Deux hommes en complet avec leurs femmes bien habillées, les hommes veulent écouter les dames disent non merci – les histoires de cafards ne sont pas leur truc.

“Les Russes explosent une bombe de l’autre côté du monde. Vous avez votre radio branchée sur les informations ? Je vous les dis, moi, les informations. Exactement à l’autre bout du monde. Et vous êtes là à me dire, ça veut rien dire pour moi. Vieilles histoires, que vous me dites. C’est l’affaire des généraux et des diplomates. Mais en ce moment, là, pendant que je vous parle et que vous m’écoutez, les autorités organisent la construction d’abris atomiques partout dans cette ville. Ils construisent des abris antiatomiques qui contiennent vingt-cinq mille personnes sous les rues de cette ville. Et devinez ce que vous n’entendez pas aux informations d’aujourd’hui. Il faut rester en plein vent pour m’entendre que je vous le dise. Chacune de ces personnes qui sera dans ces abris pendant que les bombes pleuvent sera un Blanc. En vérité, je vous le dis. Parce qu’ils ne construisent pas un seul abri à Harlem. Bon. Ils mettent des abris dans l’Upper East Side. Ils mettent des abris en bas de la Sixième Avenue. Ils abritent soigneusement la 42e Rue. Ils mettent des abris dans le Queens pas de problème. Ils abritent Wall Street bien au sec bien à fond. Avec des bombes A qui pleuvent du ciel, qu’est-ce que vous êtes censés faire ? Prendre un bus pour aller dans le centre ?”

Manx sourit vaguement.

Une fille est là avec son copain et elle dit : “C’est un agitateur, on s’en va.”

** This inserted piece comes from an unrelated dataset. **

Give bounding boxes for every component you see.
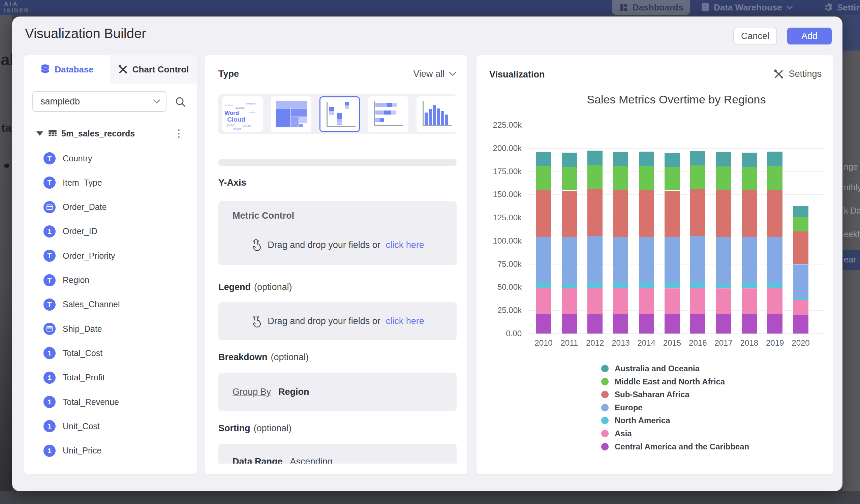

Manx peut apprécier l’argument du type, mais c’est un peu lointain. L’argument le satisfait parce que c’est la multiplication par des millions des petits fais ci ne fais pas ça qu’il porte en lui jour après jour.

Elle dit : “C’est un agitateur, on s’en va.”

Mais ce sont les fais ci ne fais pas ça avec lesquels il doit vivre, pas les informations du monde avec ce coq qui fait cocorico dans le cinéma du bout de la rue.

L’homme parle toujours, dressé de toute sa hauteur et avec une sorte de courbure souple dans le corps, une tête comme un œuf couvé qui est toute couverte de veines saillantes, et trois gosses passent en courant, et un visage si nu qu’on a l’impression de l’avoir connu toute sa vie, le pantalon bien resserré aux chevilles, et des gosses qui passent en courant.

“Où est ton vélo, mec ?”

Et le copain a sa casquette bien enfoncée, il est rivé sur place, et sa petite amie dit : “C’est un agitateur, on s’en va.”

L’homme fait pivoter sa tête à droite et à gauche pour accrocher un regard.

“Ils disent arrêtez de payer le loyer. Moi je ne dis pas arrêtez de payer le loyer. Je ne dis pas faites sauter le gaz et l’électricité, le courant et la lumière. Ils disent traînez les propriétaires au fleuve. Moi je ne dis pas traînez les propriétaires au fleuve ou flanquez-les dos au mur. Je dis prenez un billet d’un dollar dans votre poche où il est plié bien serré parce que vous l’économisez pour un truc ou pour un autre. Dépliez ce billet d’un dollar et retournez-le au verso là où ils mettent leurs messages secrets. Ils mettent leurs mots latins et leurs chiffres romains.”

Et l’homme sort de sa poche un billet bouchonné et le déplie comme un tour de magie et puis il agite l’argent devant le groupe assemblé.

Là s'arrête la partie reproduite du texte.